I've asked before as to what propositions count as meaningful, and, as some commentators and responders helpfully pointed out, 'meaning' and 'propositions' appear to be identical entities in the philosophical jargon. So I've decided to ask a new question and it is this: What are the propositions (or what is the meaning of sentences)? Is there a formal way of defining propositions? Or are they defined ostensibly only?
I'm not aware of a formal definition of proposition, and the issue is highly contentious, but one way to think about them is as follows. Take a sentence like "Clarissa is a fish". You can believe this, as in the sentence, "I believe Clarissa is a fish". You can hope it: "I hope Clarissa is a fish." You can doubt it: "I doubt Clarissa is a fish". These are various different propositional attitudes you take toward the proposition, but through them all the proposition is one and the same.

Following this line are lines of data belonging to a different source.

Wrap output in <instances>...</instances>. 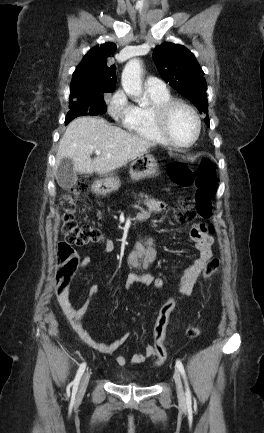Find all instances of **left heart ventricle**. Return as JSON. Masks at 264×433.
Returning <instances> with one entry per match:
<instances>
[{
    "label": "left heart ventricle",
    "mask_w": 264,
    "mask_h": 433,
    "mask_svg": "<svg viewBox=\"0 0 264 433\" xmlns=\"http://www.w3.org/2000/svg\"><path fill=\"white\" fill-rule=\"evenodd\" d=\"M195 130V120L187 109L177 108L173 111L169 120V132L176 142L182 144L189 142Z\"/></svg>",
    "instance_id": "left-heart-ventricle-1"
}]
</instances>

You can also say the sentence today and/or tomorrow. You can say it to your friend and/or to your teacher. You can write it down and/or say it. You can say it in English or translate it into German. The sentence is what changes in all these permutations but not the proposition.

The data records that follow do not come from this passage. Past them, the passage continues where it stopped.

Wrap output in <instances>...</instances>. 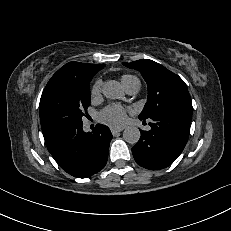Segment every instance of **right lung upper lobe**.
<instances>
[{
  "mask_svg": "<svg viewBox=\"0 0 231 231\" xmlns=\"http://www.w3.org/2000/svg\"><path fill=\"white\" fill-rule=\"evenodd\" d=\"M105 64H87L80 62H69L62 66L53 77H73L77 79H92L93 76L102 68ZM50 135H44L45 139Z\"/></svg>",
  "mask_w": 231,
  "mask_h": 231,
  "instance_id": "1",
  "label": "right lung upper lobe"
}]
</instances>
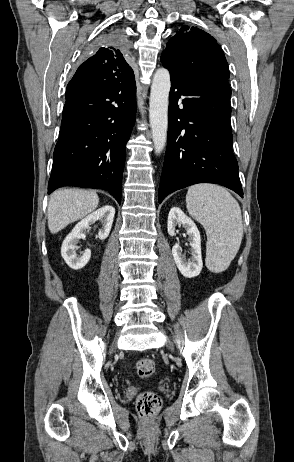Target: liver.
Returning a JSON list of instances; mask_svg holds the SVG:
<instances>
[{"mask_svg":"<svg viewBox=\"0 0 294 462\" xmlns=\"http://www.w3.org/2000/svg\"><path fill=\"white\" fill-rule=\"evenodd\" d=\"M99 197L94 191L81 189H60L55 191L48 203V228L58 233L72 222L82 219L94 211Z\"/></svg>","mask_w":294,"mask_h":462,"instance_id":"obj_1","label":"liver"}]
</instances>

In sum, the proposition is in effect the idealized content of the sentence, which is constant through time, place, translation, and propositional attitude. In this sense you can understand it as an abstraction from the sentences in which it occurs.
Well excuse the pseudo-philosophy BUT
A proposition is anything which I can express with a that in front, right?
I believe that, it is true that, that...
introducing a subordinate clause expressing a statement
It seems to me that this suggests a meta-language. e.g., if I think that A<->B then I am asserting not just a material equivalence, but a semantic (not syntactic) identity: such that it is always true in my language that A<->B.
- It is snowing iff there are snowflakes in the sky
- That it is snowing iff there are snowflakes in the sky
In 2 I am claiming the equivalence can be said in a metalanguage, that the the equivalence is "subordinate" to something else which can be expressed.
The supraordinate clause in 1 is augmented with THAT, and whatever it is which the that is about (e.g. I believe that) cannot be expressed without 1 [or something like it).
So in conclusion: a proposition is an expression which depends on some metalanguage.